__Prompt__. Establish how many lines in the records below include the word "visit"; respond with that number only.

[Records drawn from a dataset]
........
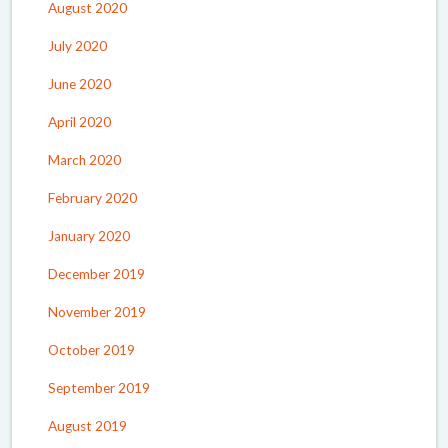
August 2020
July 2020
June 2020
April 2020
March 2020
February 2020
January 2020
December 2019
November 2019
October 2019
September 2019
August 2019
........
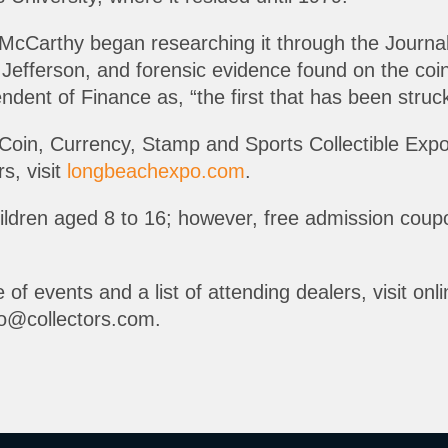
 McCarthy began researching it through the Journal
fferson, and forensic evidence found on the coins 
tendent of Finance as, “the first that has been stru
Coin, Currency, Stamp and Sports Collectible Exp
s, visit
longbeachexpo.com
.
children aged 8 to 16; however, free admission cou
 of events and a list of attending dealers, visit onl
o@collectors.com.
........
__Result__. 2